Monday, February 19, 2018

Met Siluan (Muci)'s Message for Lent 2018

Spanish original here.

The Pastoral Letter for Great Lent by Metropolitan Siluan of Buenos Aires

The Yoke of Forgiveness and the Burden of Repentance

"Therefore I say to you, every sin and blasphemy will be forgiven men, but the blasphemy against the Spirit will not be forgiven men." (Matthew 12:31)

On the path of preparation for Great Lent, the readings from the Gospel for the four Sundays that precede it show us successively that the Lord is our only justification and teach us how we must live in accordance with this justification.

As a matter of fact, the Parable of the Publican and the Pharisee (Luke 18:9-14) shows us how the Lord justified the publican but not the Pharisee as soon as both finished their prayer and left the temple. By condemning himself as a sinner and seeking the Lord's forgiveness with contrition, the publican was justified by the Lord, but the Pharisee who wrapped himself in the justification of his own virtue as compared to the sinfulness of others found himself deprived of the eternal justification that only God offers.

The Parable of the Prodigal Son (Luke 15:11-32) shows us how the prodigal son discovers his father, not for what he has or for what he can give, but for who he is and for his paternal love, and how he in turn discovers himself as a person who does not deserve this love or this filial relationship. When he returns home, is he surprised by how his father justifies him and restores him to the dignity and authority of a son who is no longer prodigal or dead, but who has been found and is alive.

In the Parable of the Last Judgment (Matthew 25:31-46), the "sheep"who justified themselves as not having done anything for Christ were justified and blessed by the Father because they served Him through the needy, while the "goats", who justified themselves as not having seen Christ to serve Him personally, were condemned and cursed by the Father for not having served Him through the needy.

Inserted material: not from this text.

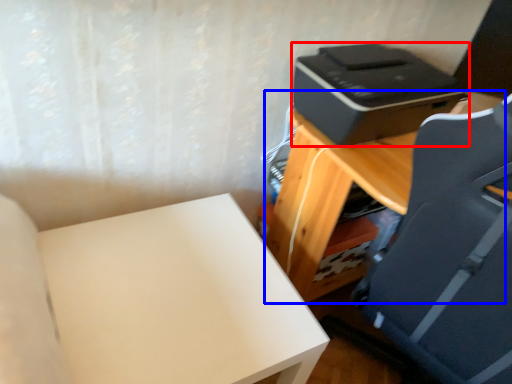 Question: Which object appears closest to the camera in this image, printer (highlighted by a red box) or table (highlighted by a blue box)?

Choices:
 (A) printer
 (B) table

Answer: (B)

On the fourth Sunday of the Triodion, Forgiveness Sunday, which inaugurates the beginning of the fast of Great Lent, we hear the Lord Himself, who asks us to go out and justify our neighbor by practicing forgiveness, since if we do not justify and forgive our neighbor, we cannot be justified or pardoned by God. If God indeed justifies us gratuitously, this nevertheless requires us to live and practice this gratuitousness in our daily life.

In daily life, many people are in the habit of justifying themselves with regard to themselves, their neighbor and God. They hurt themselves and they hurt others by not discovering the gratuitousness of the justification that God offers, by not accepting it as a gift from the Lord, and by not living in accordance with it in their daily lives. By holding on to self-justification, they remain locked in the earthly sphere and fail to see the transcendence of their lives in the love of God and in the justification that Jesus Christ offers by His love and His sacrifice on the cross.

In order to escape this vicious circle of self-justification, the Lord exhorts us to accept His "yoke", which is to say the practice of forgiveness, and His "burden", which is to say the life of repentance, inspiring us in the motto of our archdiocese: "Learn from Me... for My yoke is easy and My burden is light" (Matthew 11:29-30). On the one hand, forgiveness seems to be a yoke of Christ because as Christians, we cannot escape practicing it, since it is the basis of our prayer, the Our Father, when we ask God to forgive us our debts as we forgive our debtors (Matthew 6:12). On the other hand, repentance seems to be a burden because we have to constantly watch and correct ourselves without justifying ourselves, but rather seeking the justification that comes from the Father.

Accepting this yoke that is forgiveness and this burden that is repentance, with the practice of love and hope that each one respectively entails, is possible and necessary through the love that the Lord has for us and the hope that we place in the Lord and His mercy. Living in accordance with this lesson, that is, practicing forgiveness and repentance, allows us to live in its fullness the justification that we receive from the Lord every time we celebrate the Divine Liturgy. This is how the procession with the holy gifts is understood, in what is called the "Great Entrance", in their subsequent consecration as the body and blood of Christ, and finally in our partaking of the Holy Chalice with the feeling of the publican, the prodigal son and the sheep at the right hand of the Father. Otherwise, we will be rejecting our own salvation and denying the work of the Holy Spirit and thus we will come under the categorical sentence of the Lord: "Every sin and blasphemy will be forgiven men, but the blasphemy against the Spirit will not be forgiven men" (Matthew 12:31).

God wants us to dedicate ourselves during Great Lent to working decisively for the sanctification of our will, of our intellect and of our heart by duly celebrating the justification that Christ offers us and by participating in it, through the persistent practice of forgiveness and repentance. Amen.